The Greek Revolution of 1821: Past Contexts, Present Meanings


Zaller Robert

Robert Zaller is Distinguished University Professor of History at Drexel University, and a frequent commentator on Greek affairs.
Three great revolutions of the late eighteenth and early nineteenth centuries helped powerfully to shape our modern world: the American Revolution that began at Lexington and Concord in 1775; the French Revolution signaled by the fall of the Bastille in 1789; and the Greek Revolution of 1821.

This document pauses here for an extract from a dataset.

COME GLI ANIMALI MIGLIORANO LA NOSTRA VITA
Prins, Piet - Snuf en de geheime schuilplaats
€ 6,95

The significance of the American Revolution is in little doubt: it established the first democratic republic of modern times, and the blueprint for modern democracy as such. Likewise, the French Revolution challenged, and for a time overthrew Old Regime monarchy in Europe, and heralded the Western Age of Revolution that would climax with the Bolshevik Revolution of 1917. These revolutions were the cornerstones of political and economic modernity, and although their meanings—and their legacy—are still contested today, few would dispute them as transformative events.

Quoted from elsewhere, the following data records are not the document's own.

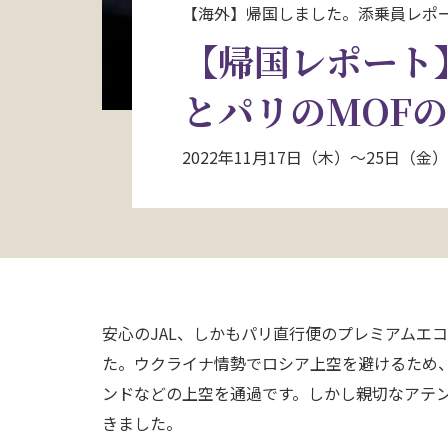
【海外】帰国しました。添乗員レポ
【帰国レポート
とパリのMOFの
2022年11月17日（木）～25日
安心のJAL、しかもパリ直行便のプレミアムエ
た。ウクライナ情勢でロシア上空を避けるため
ンドなどの上空を通過です。しかし親切なアテ
きました。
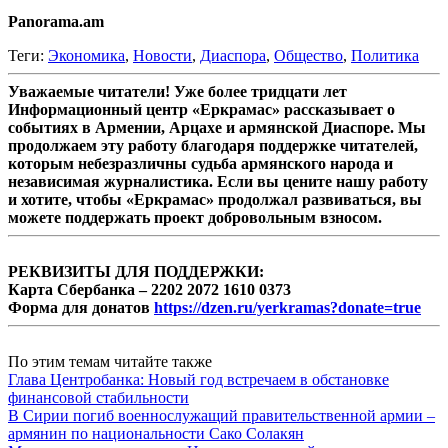
Panorama.am
Теги:
Экономика
,
Новости
,
Диаспора
,
Общество
,
Политика
Уважаемые читатели! Уже более тридцати лет
Информационный центр «Еркрамас» рассказывает о
событиях в Армении, Арцахе и армянской Диаспоре. Мы
продолжаем эту работу благодаря поддержке читателей,
которым небезразличны судьба армянского народа и
независимая журналистика. Если вы цените нашу работу
и хотите, чтобы «Еркрамас» продолжал развиваться, вы
можете поддержать проект добровольным взносом.
РЕКВИЗИТЫ ДЛЯ ПОДДЕРЖКИ:
Карта Сбербанка – 2202 2072 1610 0373
Форма для донатов
https://dzen.ru/yerkramas?donate=true
По этим темам читайте также
Глава Центробанка: Новый год встречаем в обстановке
финансовой стабильности
В Сирии погиб военнослужащий правительственной армии –
армянин по национальности Сако Солакян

The Greek Revolution involved a smaller nation, rising up against a potent and entrenched empire that would continue for nearly a century afterward, and requiring the help of foreign powers for its success. Nonetheless, I would suggest that it was of comparable importance to its two great predecessors, and no less significant as an example and a model.
The American Revolution was not an uprising against a foreign power, but a family divorce. The Thirteen Colonies were all chartered by the British government and settled, apart from the slave populations of the south, by British subjects. Although the colonists did not have direct representation in the British Parliament, they were, London contended, “virtually” represented in the same way that nonvoting constituencies in Great Britain itself were. Their rights were guaranteed in British courts, and they had the right of petition to the British government. Their goal, in revolution, was unfettered self-government according to a new system of their own devising, and unhindered economic development as well; but they were not, from a British point of view, unfree. On the contrary, as British subjects they enjoyed, through Magna Carta and other statements of constitutional principle, the widest freedom of any people on earth.

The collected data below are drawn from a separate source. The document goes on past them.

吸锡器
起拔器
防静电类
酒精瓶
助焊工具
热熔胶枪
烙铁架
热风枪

The American colonists who rebelled in 1775—and they represented only a third of the chartered population—did not, of course, accept the mother country’s definition of their freedom, or the adequacy of their power to define their interests and determine their destiny. But the nation they forged was based on the English common law tradition, and what we call the Anglo-American legal tradition—the system taught in our law schools and enshrined in our Constitution—does indeed derive from a shared journey that goes back eight hundred years.
The French Revolution was not an effort to overthrow foreign rule but to renovate an existing one on the basis of new social and political relationships: of universal liberty, equality, and fraternity in place of a society of orders based on formal distinctions of rights, powers, duties, and status; and of popular sovereignty, the principle enshrined in the American Constitution, in place of the divine right autocracy of a hereditary monarchy. The French revolutionaries were determined to create an egalitarian “people” out of a congeries of groups united, at least in formal terms, not by a shared history, language, and culture, but by submission to a single authority. This idea, in French society, had never been universally accepted either, and in some respects was of a relatively recent origin. By redefining all French citizens as politically and juridically equal, however, the Revolution was offering a new idea of what it meant to be “French.” White Americans did not need to do this, because as Englishmen they already enjoyed common rights, and they were not divided by formal classifications. There was no American aristocracy or priestly order. Thus, while the American Revolution consisted largely of an act of political separation from a mother country, the French Revolution was about changing Frenchmen themselves—a revolution from within, even though it soon offered, not to say imposed itself on others as well.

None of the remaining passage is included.